Among the lines of the listing below, count those with the string "Conditions". Give the number and no commentary.
Segment Open
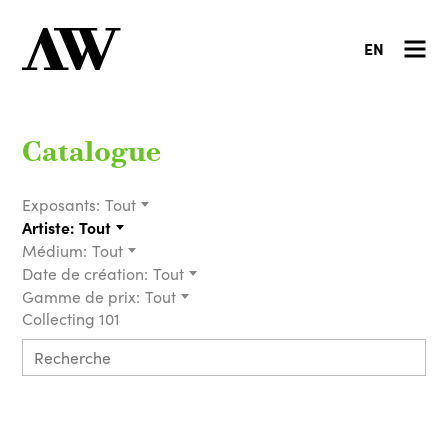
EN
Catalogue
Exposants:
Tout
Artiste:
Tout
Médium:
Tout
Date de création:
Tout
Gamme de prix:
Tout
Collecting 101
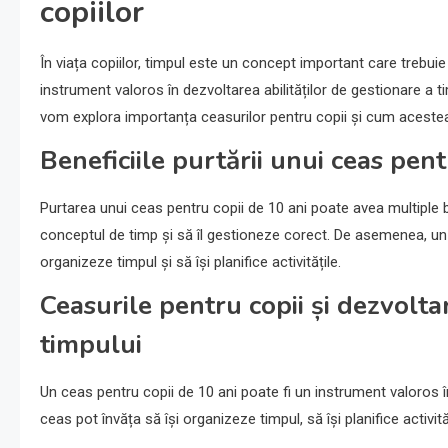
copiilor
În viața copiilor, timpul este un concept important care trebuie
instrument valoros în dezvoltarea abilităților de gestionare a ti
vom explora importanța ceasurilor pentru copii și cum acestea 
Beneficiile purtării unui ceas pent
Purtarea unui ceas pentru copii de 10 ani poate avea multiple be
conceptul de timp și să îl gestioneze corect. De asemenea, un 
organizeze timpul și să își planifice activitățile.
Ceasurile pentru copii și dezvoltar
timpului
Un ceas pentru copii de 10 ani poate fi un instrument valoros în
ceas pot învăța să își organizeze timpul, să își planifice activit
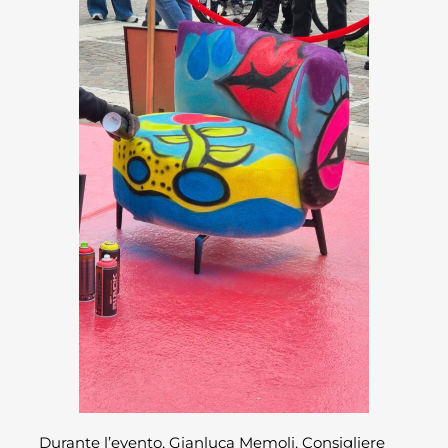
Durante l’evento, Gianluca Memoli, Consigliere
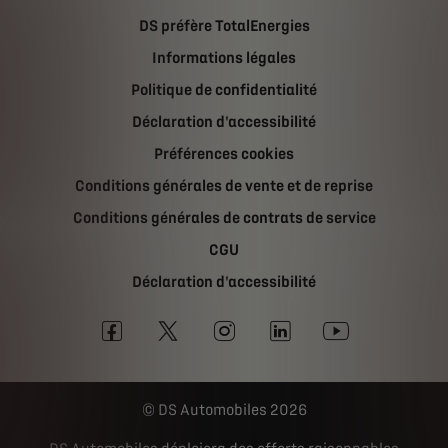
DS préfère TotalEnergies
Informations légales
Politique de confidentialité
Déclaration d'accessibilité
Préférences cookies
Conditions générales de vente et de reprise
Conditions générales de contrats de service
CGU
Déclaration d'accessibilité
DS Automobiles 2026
Segment Closed
## [WRITTEN RESPONSE]
2